Forum Discussion
KQL to match URL FW LOGS and Threatfox URL feeds
Hello,
Finally got it !
let ThreatFox = externaldata(URL: string, Data:string ) ["https://threatfox.abuse.ch/export/csv/recent/"] with (format="txt", ignoreFirstRecord=True);
let ThreatFoxUrl = ThreatFox
| where URL contains "url"
| extend URL = replace_string(URL, "\"", "")
| extend URL = replace_string(URL, "\x20", "")
| extend parse_csv(URL)
| extend URL = URL[2];
CommonSecurityLog
| where isnotempty(RequestURL)
| where RequestURL has_any (ThreatFoxUrl)Many thanks for your help !
Hello,
First, many tanks for your help.
I think I found the issue (not the solution..).
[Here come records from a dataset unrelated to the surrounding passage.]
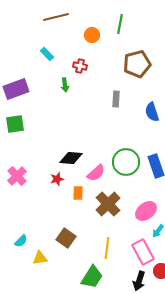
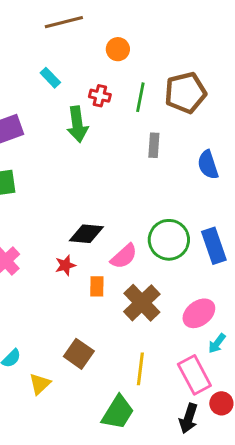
green line: (120, 24) -> (140, 97), moved
green arrow: (65, 85) -> (77, 124), size x1.6
yellow triangle: (40, 258) -> (40, 384), turned -35

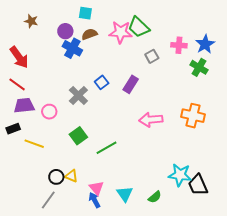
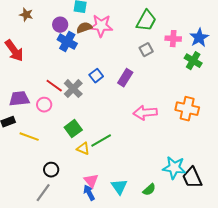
green trapezoid: (139, 27) -> (146, 21), moved, turned -105
pink star: (121, 32) -> (101, 26), moved
red line: (17, 84) -> (54, 86), moved
yellow triangle: (71, 176) -> (83, 149), moved

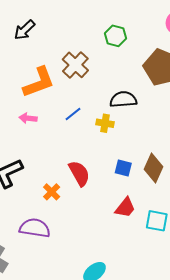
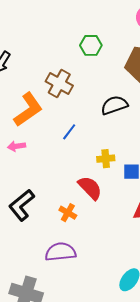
pink arrow: (28, 118) -> (16, 146), moved
yellow cross: (105, 123) -> (106, 159), moved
When exporting the result to a file, we can see space character is the beginning of the string just after the quote.
This black character needs to be removed
URL
" https://check.qejym.icu/gkcxv.google"
My query is
let ThreatFox = externaldata(URL: string ) ["https://threatfox.abuse.ch/export/csv/recent/"] with (format="txt", ignoreFirstRecord=True);
let ThreatFoxUrl = ThreatFox
| where URL contains "url"
| extend URL = replace_string(replace_string(URL, "\"", ""), "\"", "")
| extend parse_csv(URL)
| extend URL = URL[2];
ThreatFoxUrl
| take 20
You can use trim() in your query to remove any leading or trailing whitespace. This will clean up any stray space characters, including the one you're encountering at the beginning of the URL.
You can modify your query to something like this:
let ThreatFox = externaldata(URL: string) ["https://threatfox.abuse.ch/export/csv/recent/"] with (format="txt", ignoreFirstRecord=True);
let ThreatFoxUrl = ThreatFox
| where URL contains "url"
| extend URL = replace_string(replace_string(URL, "\"", ""), "\"", "")
| extend URL = trim(" ", URL) // This removes any leading or trailing spaces
| extend parse_csv(URL)
| extend URL = URL[2];
ThreatFoxUrl
| take 20in this case the trim(" ", URL) function will ensure that any spaces before or after the URL are removed.